ABSTRACT

The consolidation of EID as a problem within global public health circles posed a challenge to the routine form and operation of international infectious disease control. The many reports about EID analyzed in the previous chapter (Lac Tremblant Declaration Declaration 1994; WHO 1994, 1995, 1996) all had a leading recommendation for enhanced global surveillance of infectious diseases. Emerging Infections (IOM 1992) and the CDC’s Addressing Emerging Infectious Disease Threats (CDC 1994) sharply criticized WHO’s leadership in the area and pressured WHO to establish EID as an organizational priority in efforts to improve global health surveillance. These reports and later WHO consultations on EID were noteworthy for the epistemological conservatism of their vision for enhanced global infectious disease control.
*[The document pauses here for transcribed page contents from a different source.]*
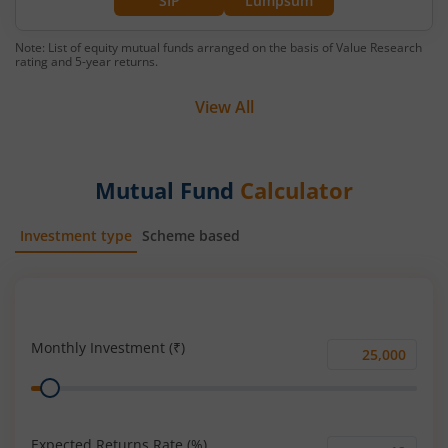
SIP
Lumpsum
Note: List of equity mutual funds arranged on the basis of Value Research
rating and 5-year returns.
View All
Mutual Fund
Calculator
Investment type
Scheme based
SIP
Lump Sum
Monthly Investment (₹)
Monthly
Range
Investment
(₹)
Expected Returns Rate (%)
The suggestions for responding to the new terrain of uncertain health risks problematized by the EID concept rarely strayed from the authority of the epidemiological case report. That is, they privileged communications of disease diagnoses or of agents (e.g., toxins) causing disease that were made to public health authorities in voluntary or mandatory conformity with the requirements of offi cial reporting systems. For the most part, reports from the consultations expressed generic calls for enhanced training and expansion of existing international networks of epidemiological communication and diagnostic/laboratory capacities.